We find no substantial foundation of preference and discrimination upon which to base the universal scope of the order. Through its operation, the railroads will be deprived of the use of their mines and of their right to exercise their judgment in procuring their coal supply, and the other plaintiffs of the use of their mines and their private cars.
Private property cannot be taken for public use without just compensation, and cannot be taken for private use with or without compensation. The owners of private cars have acquired valuable property rights in order to carry on vast industries, serving the public with its necessities, in reliance upon the assigned car rule, and, as the order in question necessarily makes no provision for compensating the owners for the deprivation of their property, it is manifest that its effect is the taking of property without compensation, and in violation of the Fifth Amendment to the Constitution.

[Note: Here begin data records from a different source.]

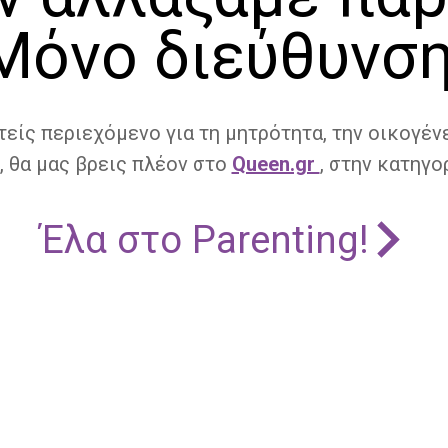
Μόνο διεύθυνση
τείς περιεχόμενο για τη μητρότητα, την οικογένε
, θα μας βρεις πλέον στο
Queen.gr
, στην κατηγορ
Έλα στο Parenting!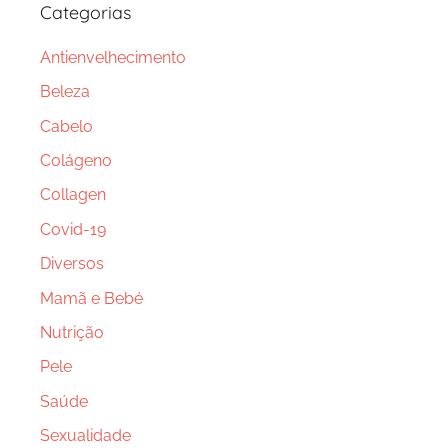
Categorias
Antienvelhecimento
Beleza
Cabelo
Colágeno
Collagen
Covid-19
Diversos
Mamã e Bebé
Nutrição
Pele
Saúde
Sexualidade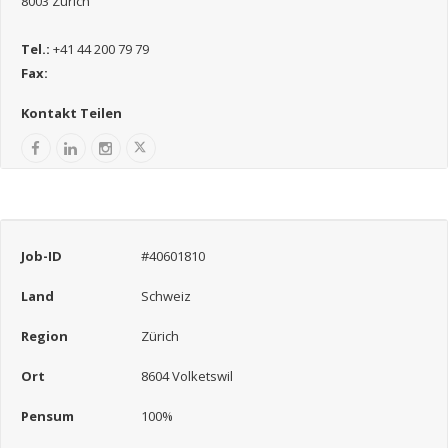
8003 Zürich
Tel.:
+41 44 200 79 79
Fax:
Kontakt Teilen
Job-ID
#40601810
Land
Schweiz
Region
Zürich
Ort
8604 Volketswil
Pensum
100%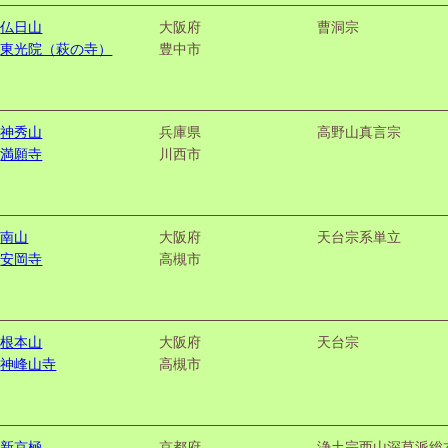
仏日山
大阪府
曹洞宗
東光院（萩の寺）
豊中市
神秀山
兵庫県
高野山真言宗
満願寺
川西市
南山
大阪府
天台宗系単立
安岡寺
高槻市
根本山
大阪府
天台宗
神峰山寺
高槻市
新京極
京都府
浄土宗西山深草派総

We conclude that the order of the Commission is unjust and unreasonable and an unlawfully arbitrary exercise of power; that it undertakes by indirection to regulate the soft coal industry in matters which do not constitute transportation service relating to commerce and are not within the regulatory power of the Commission; that it assumes without authority of law to restrict the lawful right of the railroads to obtain by purchase or ownership of mines the supplies necessary to their operation in the service of the public; that the use of the railway fuel cars and private cars under the assigned car rule is not per se preferential; that there are no sufficient facts set out in the Commission's report upon which to base findings of such discriminatory and preferential practices as to justify an order of universal application such as has been entered in this case; that it is confiscatory in violation of the Fifth Amendment of the Constitution in depriving the railroads of the use of their mines and the private car owners of the use of their mines and cars; that the order is therefore beyond the authority of the Commission, without warrant of law, and null and void.
Decrees will therefore be entered, setting aside, annulling, and suspending the order and enjoining its enforcement. Counsel may prepare and present decrees in accordance herewith.